This bridge is a traditionally composed example of a 1910s riveted through truss bridge for use in a rural location. The bridge has details such as riveted built-up beams with v-lacing and a-frame portal bracing. This bridge has an unusual construction history. Construction was first planned in 1916. First, the county had rejected a low bid for a Lutent patent concrete arch bridge. While this is merely speculation, the reason for this rejection may have been due to the complicated story that played out at the Pugh Ford Bridge in the same county a few years prior. However, their decision to hire Caldwell and Drake Iron Works of Columbus, Indiana to built a metal truss bridge did not work out very well either, since that company apparently was not getting the work done on time. As such, they hired Herman S. Fox of Brookville, Ohio to complete the bridge. The Historic Bridge Inventory research on this bridge suggested that Herman Fox had the Brookville Bridge Company complete the truss bridge, but using the plans created by Caldwell and Drake Iron Works.
Information and Findings From DHPA Historic Bridge Survey
Statement of Significance
Riveted Pratt through spans are not plentiful in Indiana, although Bartholomew County retains a number. The placement of the floor beams is also noteworthy. This heavy-duty bridge has its original members, including latticed guardrails.

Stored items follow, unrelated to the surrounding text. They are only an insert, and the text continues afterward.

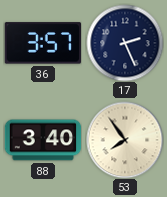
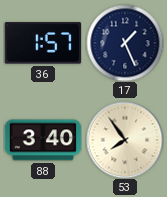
36: 3:57 -> 1:57
17: 2:26 -> 1:26
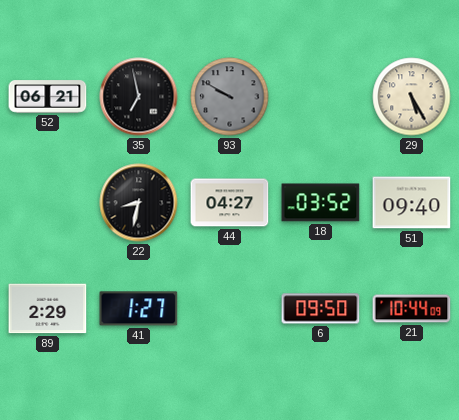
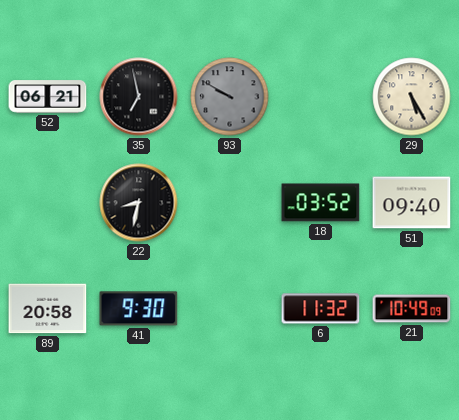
44: 04:27 -> none
89: 2:29 -> 20:58
41: 1:27 -> 9:30
6: 09:50 -> 11:32
21: 10:44 -> 10:49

Seated upon concrete abutments and wingwalls, this single-span, riveted Pratt through structure extends 128' in eight panels. Two pairs of laced angles provide all the verticals, and a pair of heavy angles riveted together with battens supply the diagonals and counters. The sets of diagonals are countered in the two most central panels. The I floor beams are riveted to the verticals above the lower chord. The bridge carries a concrete deck with a 16'1" roadway and 15' of vertical clearance.

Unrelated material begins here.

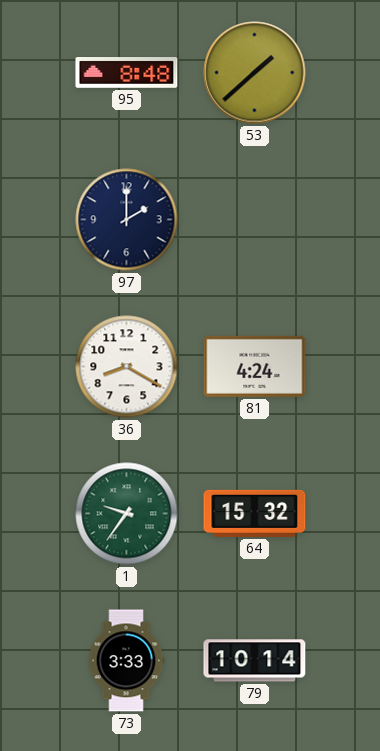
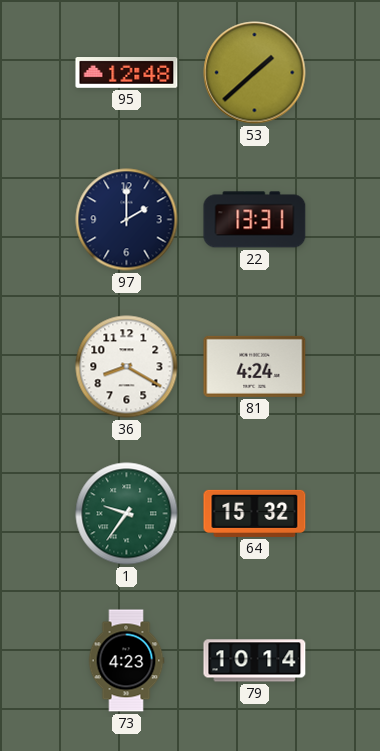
95: 8:48 -> 12:48
22: none -> 13:31
73: 3:33 -> 4:23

Whether there was a predecessor to the Galbraith Bridge surveyed here remains unclear. However, the commissioners did contract in September 1895 to paint a bridge over Clifty north of Hartsville for $80. Surveyed Structure: When bids were received for the construction of the Galbraith Bridge over Clifty in Haw Creek township in July 1916, Noblett & Kaufman brought in the lowest proposal at $6,400 to build a Luten-design concrete-arch structure. "The commissioners said they did not want a concrete bridge at that place and so let it to a higher bidder who proposed to erect a steel bridge." Roger Lortz, who proposed to build to Caldwell & Drake Iron Works of Columbus design at $6,740, won the construction contract. Construction did not proceed as planned, although Lortz received a number of payments from the county in 1916 and into early 1917: $200 in September, $1,000 in October, $750 in November 1916; $150 in May 1917. In August 1917, the commissioners met with two of Lortz's bondsmen to discuss "why said Galbraith Bridge has not been completed." The board listened to the bondsmen's "excuses" and then demanded "that the said abutments be completed within ten days and that the said bridge as a whole be completed by the first of November 1917." The county did pay Caldwell & Drake $500 on the Galbraith Bridge in December 1917. The commissioners advertised in May 1919 a letting "for the completion of a steel bridge with a concrete floor in Hawcreek township to be known for completion purposes as the Galbraith Bridge" about 1.5 miles northeast of Hartsville. The board received two bids in early June and accepted the lowest, that made by Herman S. Fox of Brookville, Ohio, for $5,674. Fox received a number of payments from the county for the bridge: $3,200 in December, $800 in January 1920, $500 in May. Ed Stewart received payment in October ($374.40) and December 1920 ($334.60) for the "Galbraith Bridge approach" and "fill." The superstructure appears to have been built to Caldwell & Drake plans and was probably fabricated by the Brookville Bridge Company. Two pairs of laced angles provide all the verticals for the trusses, and a pair of heavy angles riveted together with battens supply the diagonals and counters. The sets of diagonals are countered in the two most central panels. The bridge maintains 15 feet of vehicular clearance above the roadway. The I floor-beams are riveted to the verticals above the lower chord. The bridge carries a concrete roadway.